New Construction

LifeLink Devotional

Wednesday, February 5, 2020

Here’s a question that is equally rhetorical and dumb. How many of us enjoy paying for the mistakes of others?

I remember an incident that illustrated this to me. I was talking to a friend who was having problems with his house. He had bought the house several years previously, but issues were showing up. The latest problem was that when the house was moved to its current location and the addition put on, the rafters in the roof were not framed properly. The roof was collapsing. The living room ceiling was falling in. Thousands of dollars of repairs were needed because of a builder’s mistake made without their knowledge when they bought it.

That stinks! Paying for repairs that aren’t our fault is painful. We rebel against it. We get really bummed about it. It ruins the whole day, or maybe even the whole weekend. Why should we have to pay for someone else’s mistake?

Suddenly the Lord spoke to my heart. Someone else paid for my mistakes once. My house had also been moved from its original location by a counterfeit carpenter and additional space for self was added on. The construction of that space looked good on the outside, but it was not done according to the original Designers specifications. But I continued to live in it and embrace it as my own. It was collapsing all around me and I didn’t even see it.

Then I realized that someone else had already paid for the repairs. His payment would ultimately drive the counterfeit carpenter out of business. Until then all houses that he had remodeled were made available to the Benefactor for complete restoration if the owner would allow it. I chose to have my house restored.

Isaiah 61:7 “Instead of their shame my people will receive a double portion, and instead of disgrace they will rejoice in their inheritance; and so they will inherit a double portion in their land, and everlasting joy will be theirs.”

The Benefactor replaced everything. The renovation began with a new Foundation, followed by the replacement of all the rotting parts with eternal ones that can never rust or rot. Every room I asked the Real Carpenter to restore was instantly invaded by His Co-Worker and completely transformed into a living space that reflected the nature and character of the Benefactor.

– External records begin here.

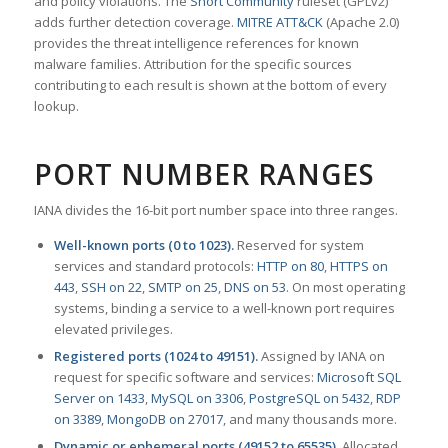
and policy violations. The
Snort Community
ruleset (GPLv2)
adds further detection coverage.
MITRE ATT&CK
(Apache 2.0)
provides the threat intelligence references for known
malware families. Attribution for the specific sources
contributing to each result is shown at the bottom of every
lookup.
PORT NUMBER RANGES
IANA divides the 16-bit port number space into three ranges.
Well-known ports (0 to 1023).
Reserved for system
services and standard protocols:
HTTP on 80
,
HTTPS on
443
,
SSH on 22
,
SMTP on 25
,
DNS on 53
. On most operating
systems, binding a service to a well-known port requires
elevated privileges.
Registered ports (1024 to 49151).
Assigned by IANA on
request for specific software and services:
Microsoft SQL
Server on 1433
,
MySQL on 3306
,
PostgreSQL on 5432
,
RDP
on 3389
,
MongoDB on 27017
, and many thousands more.
Dynamic or ephemeral ports (49152 to 65535).
Allocated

It is a joy to live in such a house. There’s no more shame from living in a collapsing house, but complete joy in knowing that my house has been replaced with one of eternal value. I will rejoice and give thanks to the Benefactor who paid the price for my sin – a price He did not owe but graciously paid – by sending His own Carpenter to do all the work. My house has been replaced, and my hope has been firmly placed in the One who did it for me.

Pastor John

1 thought on “New Construction

  1. Great analogy John. Oh how wonderful to live with a soul that has been remodeled and restored by a Carpenter that is a perfectionist!